The Reason Why “Sweet Home Alabama” Was Such A Big Hit

The Reason Why “Sweet Home Alabama” Was Such A Big Hit | I Love Classic Rock Videos

Lynyrd Skynyrd - Youtube

Apart from the timeless guitar-frenzy of a track, “Free Bird”, Southern rockers Lynyrd Skynyrd have another ace up their sleeves. “Sweet Home Alabama” is another Top 10 chart-breaker that is part of their sophomore album, Second Helping. But what exactly made it appealing to its listeners?

To start it off, none of the song’s three writers weren’t from Alabama. Ronnie Van Zant and Gary Rossington were from Jacksonville, Florida, while Ed King hailed from Glendale, California. However, that wasn’t enough to generate the kind of controversy that would boost the song to the charts. It was due to the song name-checking another prominent figure in the scene: Neil Young.

Folk rocker Neil Young expressed his distaste of racism in the South in his song “Southern Man” and “Alabama”. The chorus of the former went: “Southern man better keep your head/ Don’t forget what your good book said/ Southern change gonna come at last/ Now your crosses are burning fast.” “Sweet Home Alabama” responds to this with: “In Birmingham they love the governor (boo-hoo-hoo)/ Now we all did what we could do/ Now Watergate does not bother me/ Does your conscience bother you?/ Tell the truth”.

This verse references Gov. George Wallace who was all for segregation, leading to some people believing that Lynyrd Skynyrd stood for the movement as well. Others made of it as a call-out to Young that not all Southerners weren’t the same. Van Zant even said: We thought Neil was shooting all the ducks in order to kill one or two. We’re Southern rebels but, more than that, we know the difference between right and wrong.”

Rossington backed this up by saying: “A lot of people believed in segregation and all that. We didn’t. We put the ‘boo, boo, boo’ there saying, ‘We don’t like Wallace.'” Young looked back into this happening and wrote in his 2012 autobiography: “I didn’t like my words when I wrote them. They are accusatory and condescending.”

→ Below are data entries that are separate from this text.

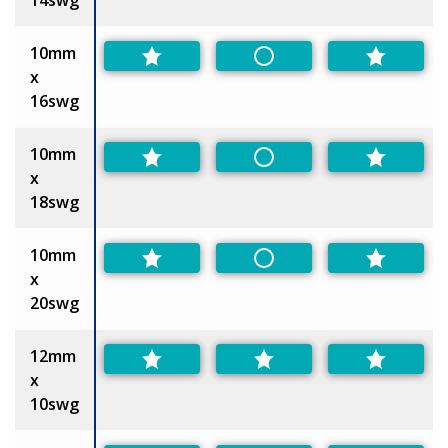
10mm
Non-Preferred
x
16swg
10mm
Non-Preferred
x
18swg
10mm
Non-Preferred
x
20swg
12mm
x
10swg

He added: ‘Alabama’ richly deserved the shot Lynyrd Skynyrd gave me with their great record. I don’t like my words when I listen to it today. They are accusatory and condescending, not fully thought out, too easy to misconstrue.”

But far from what most people thought that the two big rock acts were clashing with each other, Lynyrd Skynyrd and Neil Young mutually admired each other. Van Zant clarified later that the song was written as a joke, saying: “We didn’t even think about it. The words just came out that way. We just laughed like hell and said, ‘Ain’t that funny.’ We love Neil Young. We love his music.” Young said himself: “I’d rather play ‘Sweet Home Alabama’ than ‘Southern Man’ anytime.”

After the tragic plane crash that ended the classic lineup of Skynyrd, Young played a medley of “Sweet Home Alabama” and “Alabama” as a tribute.